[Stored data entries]
----------------
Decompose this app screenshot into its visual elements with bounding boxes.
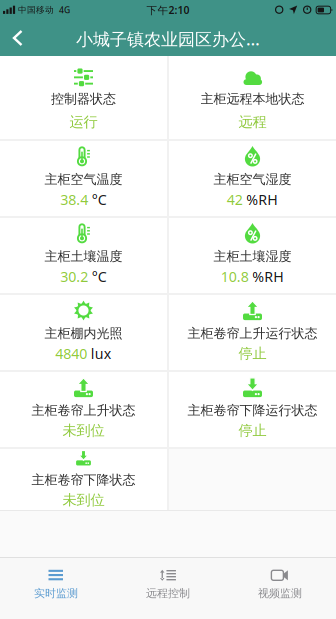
staticText: 42 xyxy=(227,190,243,209)
button[interactable]: 主柜远程本地状态 xyxy=(169,56,336,139)
staticText: 主柜卷帘上升运行状态 xyxy=(188,326,318,342)
staticText: 10.8 xyxy=(221,267,249,286)
staticText: 停止 xyxy=(238,422,266,439)
staticText: 主柜卷帘上升状态 xyxy=(32,402,136,418)
staticText: 小城子镇农业园区办公… xyxy=(76,28,260,50)
staticText: 运行 xyxy=(70,113,98,131)
staticText: 中国移动 xyxy=(18,5,54,15)
staticText: 远程控制 xyxy=(146,586,190,600)
staticText: 主柜空气温度 xyxy=(44,172,122,188)
staticText: 38.4 xyxy=(60,190,88,209)
staticText: 主柜棚内光照 xyxy=(44,326,122,342)
staticText: 未到位 xyxy=(62,491,104,509)
staticText: 远程 xyxy=(238,113,266,131)
button[interactable]: 主柜卷帘上升状态 xyxy=(0,372,167,447)
button[interactable]: 主柜土壤湿度 xyxy=(169,218,336,293)
staticText: 4G xyxy=(59,4,70,16)
button[interactable]: 主柜棚内光照 xyxy=(0,295,167,370)
button[interactable]: 主柜卷帘下降状态 xyxy=(0,449,167,510)
button[interactable]: 主柜空气湿度 xyxy=(169,141,336,216)
staticText: 主柜空气湿度 xyxy=(214,172,292,188)
staticText: 主柜土壤湿度 xyxy=(214,248,292,264)
staticText: 控制器状态 xyxy=(51,91,116,107)
staticText: 停止 xyxy=(238,345,266,362)
staticText: 主柜土壤温度 xyxy=(44,248,122,264)
staticText: 主柜远程本地状态 xyxy=(200,91,304,107)
button[interactable]: 控制器状态 xyxy=(0,56,167,139)
staticText: 主柜卷帘下降状态 xyxy=(32,472,136,488)
staticText: 实时监测 xyxy=(34,586,78,600)
staticText: 未到位 xyxy=(62,422,104,439)
staticText: 下午2:10 xyxy=(146,3,190,17)
button[interactable]: 主柜空气温度 xyxy=(0,141,167,216)
staticText: 4840 xyxy=(55,344,87,363)
button[interactable]: 主柜卷帘下降运行状态 xyxy=(169,372,336,447)
staticText: %RH xyxy=(252,267,284,286)
staticText: °C xyxy=(92,190,107,209)
staticText: 主柜卷帘下降运行状态 xyxy=(188,402,318,418)
staticText: %RH xyxy=(246,190,278,209)
staticText: °C xyxy=(92,267,107,286)
button[interactable]: 主柜土壤温度 xyxy=(0,218,167,293)
button[interactable]: 视频监测 xyxy=(224,561,336,609)
button[interactable]: 主柜卷帘上升运行状态 xyxy=(169,295,336,370)
button[interactable]: 实时监测 xyxy=(0,561,112,609)
button[interactable]: 远程控制 xyxy=(112,561,224,609)
staticText: 视频监测 xyxy=(258,586,302,600)
staticText: lux xyxy=(91,344,112,363)
staticText: 30.2 xyxy=(60,267,88,286)
button[interactable]: Back xyxy=(0,20,24,56)
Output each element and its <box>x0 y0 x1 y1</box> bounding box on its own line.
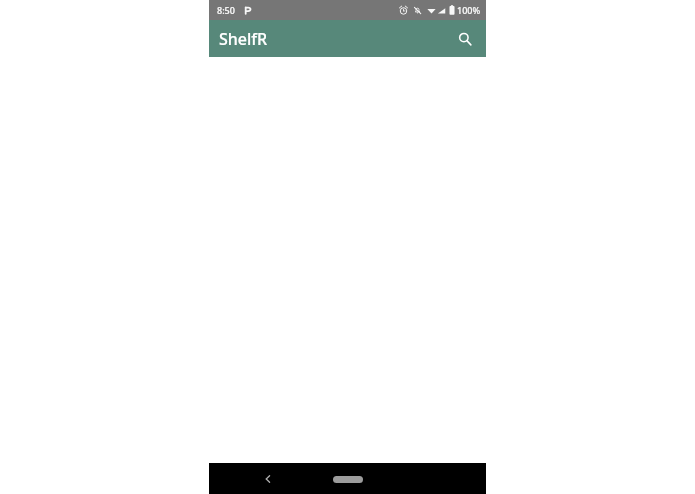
staticText: 8:50 <box>217 4 235 16</box>
button[interactable]: Home <box>333 476 363 483</box>
staticText: ShelfR <box>219 28 268 50</box>
button[interactable]: Back <box>254 465 282 493</box>
button[interactable]: Search <box>452 26 478 52</box>
staticText: 100% <box>457 4 481 16</box>
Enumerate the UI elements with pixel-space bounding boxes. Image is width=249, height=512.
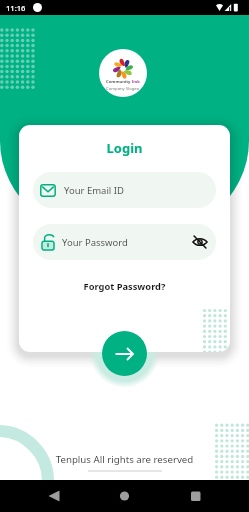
staticText: Community xyxy=(106,79,132,85)
staticText: Tenplus All rights are reserved xyxy=(0,453,249,466)
button[interactable]: Your Email ID xyxy=(33,172,216,208)
staticText: Company Slogan xyxy=(106,86,140,92)
button[interactable]: Forgot Password? xyxy=(19,280,230,293)
button[interactable]: Toggle password visibility xyxy=(187,229,213,255)
button[interactable]: Login xyxy=(102,331,147,376)
staticText: Your Password xyxy=(62,236,128,249)
staticText: link xyxy=(132,79,140,85)
button[interactable]: Your Password xyxy=(33,224,216,260)
staticText: 11:16 xyxy=(6,3,26,13)
staticText: Login xyxy=(19,139,230,157)
staticText: Your Email ID xyxy=(64,184,124,197)
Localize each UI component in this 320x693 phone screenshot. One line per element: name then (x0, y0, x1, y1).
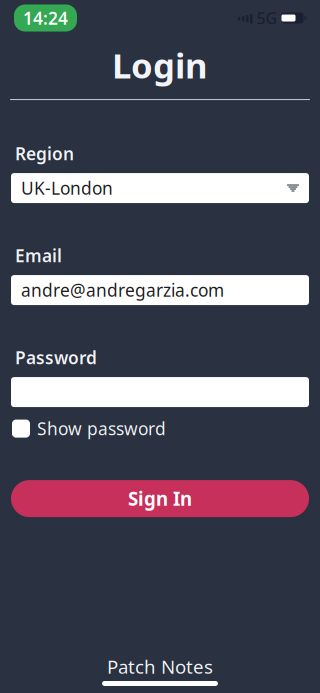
button[interactable]: Show password (0, 417, 320, 440)
staticText: Patch Notes (107, 654, 213, 679)
staticText: 5G (256, 7, 278, 29)
staticText: Email (15, 244, 62, 267)
staticText: UK-London (21, 176, 113, 200)
staticText: andre@andregarzia.com (21, 279, 224, 302)
staticText: Password (15, 346, 97, 369)
button[interactable]: Patch Notes (107, 654, 213, 679)
button[interactable]: UK-London (0, 173, 320, 203)
staticText: Region (15, 142, 74, 165)
staticText: Sign In (128, 486, 192, 511)
button[interactable]: Sign In (0, 480, 320, 517)
staticText: Login (112, 42, 208, 88)
staticText: 14:24 (23, 6, 68, 30)
button[interactable] (0, 377, 320, 407)
button[interactable]: andre@andregarzia.com (0, 275, 320, 305)
staticText: Show password (37, 417, 166, 440)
----------------
• _Exercise aim_: Total lines with "boxes" in the records above: report that figure alone.

• _Result for this task_: 2